(TASK TO COMPLETE)
Exactly reproduce the lines beginning with the line that includes "γρήγορες και εύκολες για εκείνα τα δύσκολα" and ending with the last line of the data.

Items listed in a dataset

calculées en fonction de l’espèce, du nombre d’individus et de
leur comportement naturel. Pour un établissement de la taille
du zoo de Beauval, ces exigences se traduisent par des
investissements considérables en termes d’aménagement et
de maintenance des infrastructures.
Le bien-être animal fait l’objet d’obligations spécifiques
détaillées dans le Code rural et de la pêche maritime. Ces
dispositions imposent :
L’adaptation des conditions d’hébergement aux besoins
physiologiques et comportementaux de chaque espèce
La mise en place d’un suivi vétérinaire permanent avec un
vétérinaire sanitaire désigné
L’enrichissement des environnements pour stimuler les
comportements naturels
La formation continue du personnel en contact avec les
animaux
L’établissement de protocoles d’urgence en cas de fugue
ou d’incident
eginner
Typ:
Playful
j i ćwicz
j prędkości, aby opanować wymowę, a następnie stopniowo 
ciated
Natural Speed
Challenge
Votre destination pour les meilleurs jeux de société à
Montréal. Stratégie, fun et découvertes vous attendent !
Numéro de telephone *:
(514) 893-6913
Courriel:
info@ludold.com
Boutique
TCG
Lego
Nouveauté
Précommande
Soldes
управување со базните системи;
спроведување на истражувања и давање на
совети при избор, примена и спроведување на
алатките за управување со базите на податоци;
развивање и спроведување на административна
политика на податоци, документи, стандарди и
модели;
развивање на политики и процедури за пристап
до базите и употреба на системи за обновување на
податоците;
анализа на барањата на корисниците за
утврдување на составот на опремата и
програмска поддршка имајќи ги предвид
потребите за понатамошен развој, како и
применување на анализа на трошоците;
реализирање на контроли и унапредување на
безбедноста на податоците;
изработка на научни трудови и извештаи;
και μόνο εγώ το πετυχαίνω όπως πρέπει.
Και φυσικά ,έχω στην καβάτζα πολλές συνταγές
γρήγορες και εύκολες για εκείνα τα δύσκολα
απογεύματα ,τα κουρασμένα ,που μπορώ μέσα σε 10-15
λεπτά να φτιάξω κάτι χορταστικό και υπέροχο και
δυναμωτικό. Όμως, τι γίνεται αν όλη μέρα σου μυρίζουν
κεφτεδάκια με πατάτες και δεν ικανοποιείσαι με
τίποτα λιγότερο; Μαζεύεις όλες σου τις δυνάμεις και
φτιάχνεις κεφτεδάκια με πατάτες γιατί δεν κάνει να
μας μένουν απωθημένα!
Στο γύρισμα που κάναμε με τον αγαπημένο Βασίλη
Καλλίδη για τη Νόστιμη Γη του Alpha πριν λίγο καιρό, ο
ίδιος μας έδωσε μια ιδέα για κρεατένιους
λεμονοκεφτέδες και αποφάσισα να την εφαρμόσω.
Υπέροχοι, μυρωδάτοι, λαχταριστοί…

(WRITTEN ANSWER)
γρήγορες και εύκολες για εκείνα τα δύσκολα
απογεύματα ,τα κουρασμένα ,που μπορώ μέσα σε 10-15
λεπτά να φτιάξω κάτι χορταστικό και υπέροχο και
δυναμωτικό. Όμως, τι γίνεται αν όλη μέρα σου μυρίζουν
κεφτεδάκια με πατάτες και δεν ικανοποιείσαι με
τίποτα λιγότερο; Μαζεύεις όλες σου τις δυνάμεις και
φτιάχνεις κεφτεδάκια με πατάτες γιατί δεν κάνει να
μας μένουν απωθημένα!
Στο γύρισμα που κάναμε με τον αγαπημένο Βασίλη
Καλλίδη για τη Νόστιμη Γη του Alpha πριν λίγο καιρό, ο
ίδιος μας έδωσε μια ιδέα για κρεατένιους
λεμονοκεφτέδες και αποφάσισα να την εφαρμόσω.
Υπέροχοι, μυρωδάτοι, λαχταριστοί…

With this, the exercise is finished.